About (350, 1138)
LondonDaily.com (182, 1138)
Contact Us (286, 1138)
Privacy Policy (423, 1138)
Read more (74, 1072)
* * *
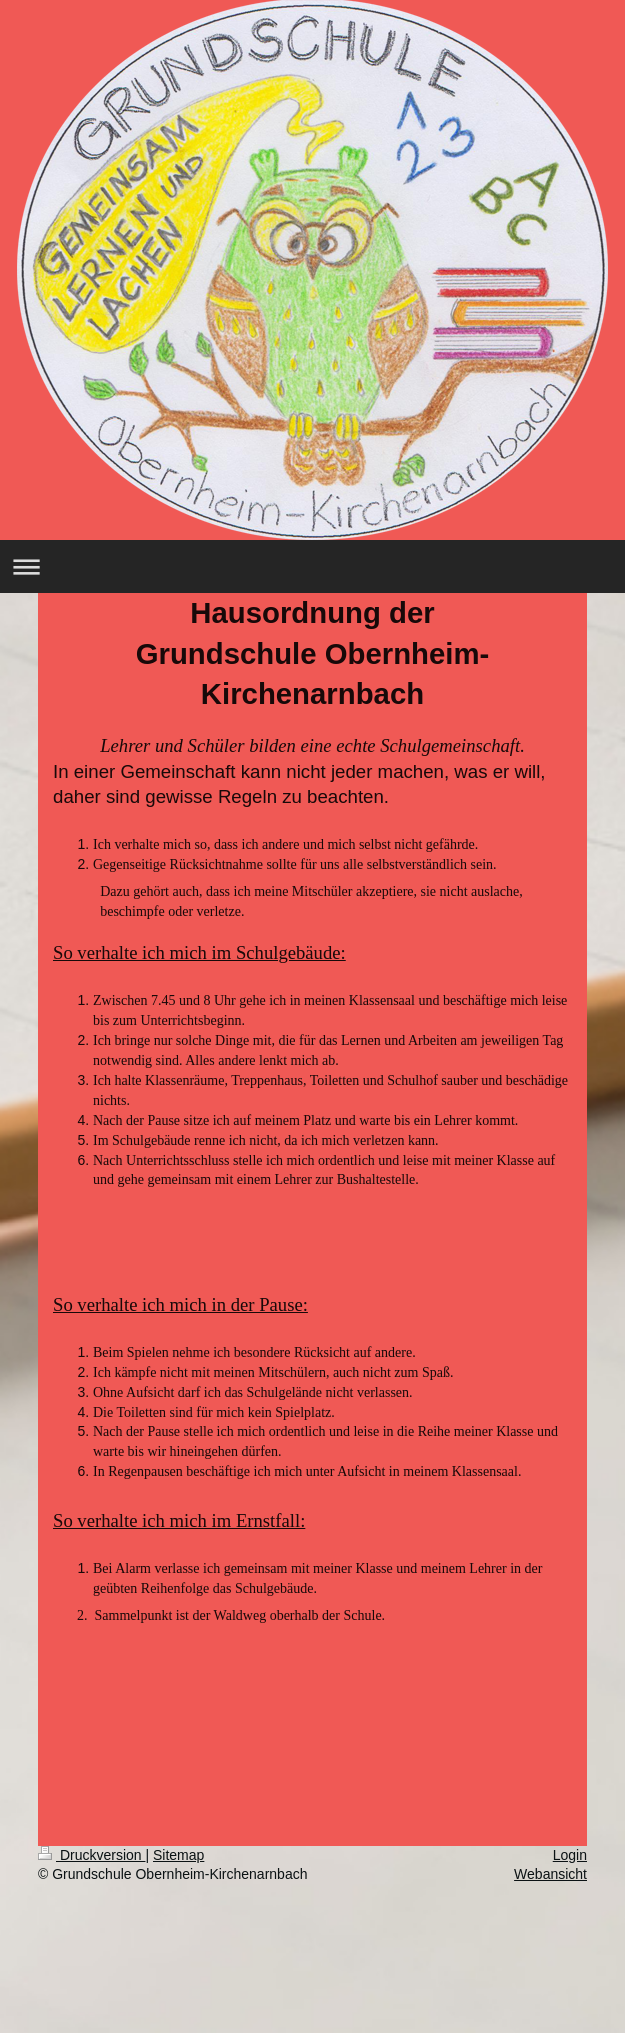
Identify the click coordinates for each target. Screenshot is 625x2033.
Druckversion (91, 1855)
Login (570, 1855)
--
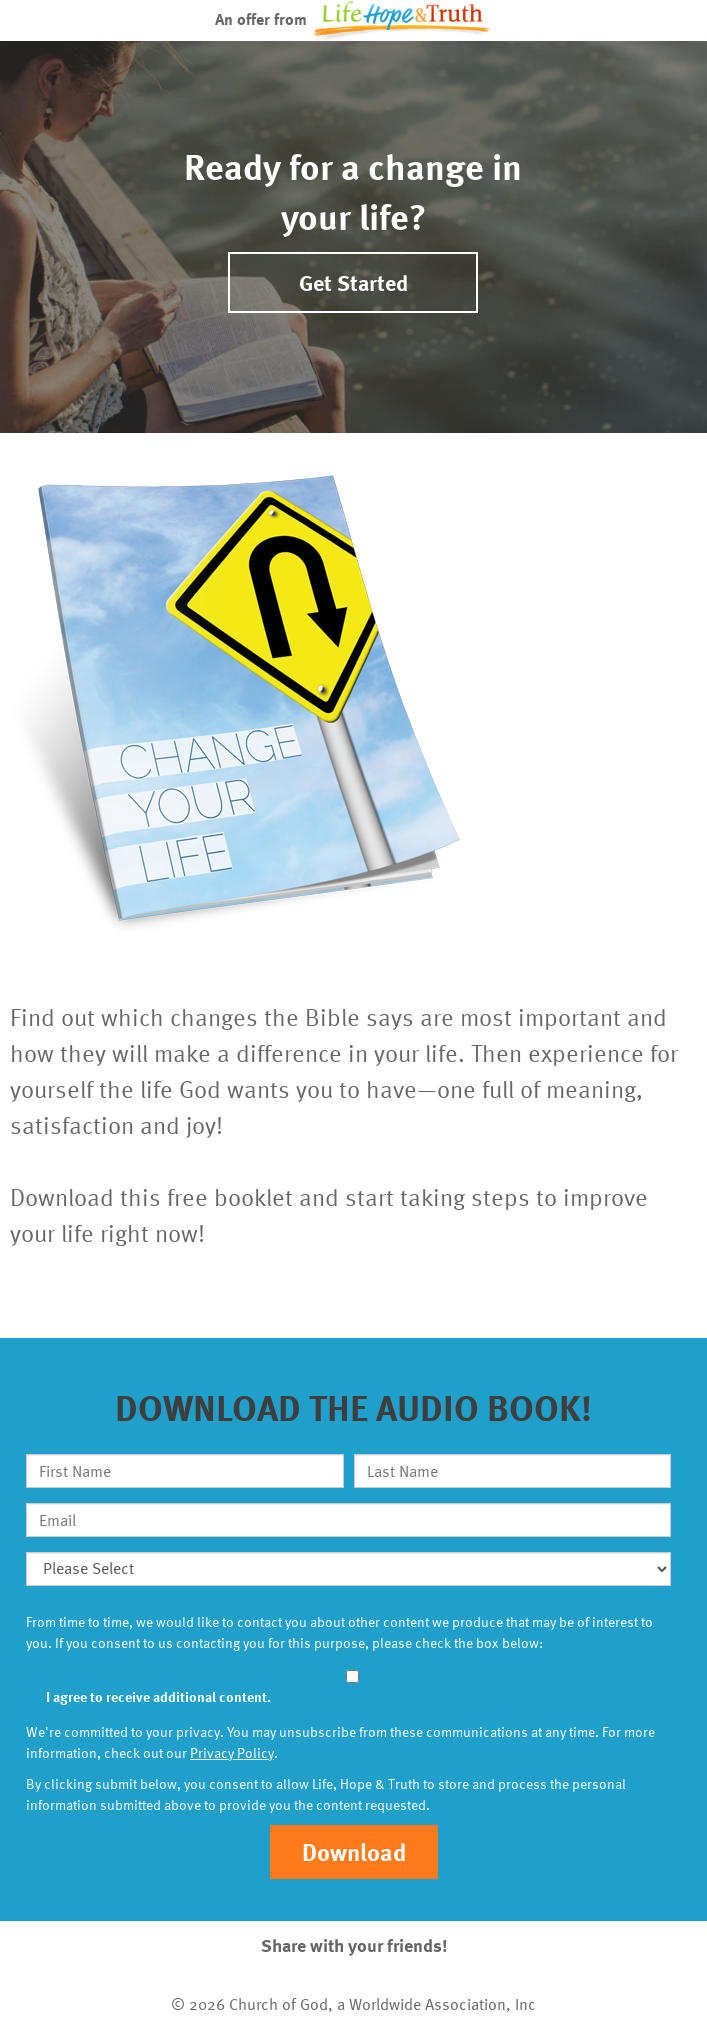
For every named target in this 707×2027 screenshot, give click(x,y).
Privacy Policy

▶ [Task statement] The lines above starting at the one that contains "Identify the click" and ending at the one that contains "Login (570, 1855)" must be transcribed exactly, and no other lines may appear.

▶ [Problem solution]
Identify the click coordinates for each target. Screenshot is 625x2033.
Druckversion (91, 1855)
Login (570, 1855)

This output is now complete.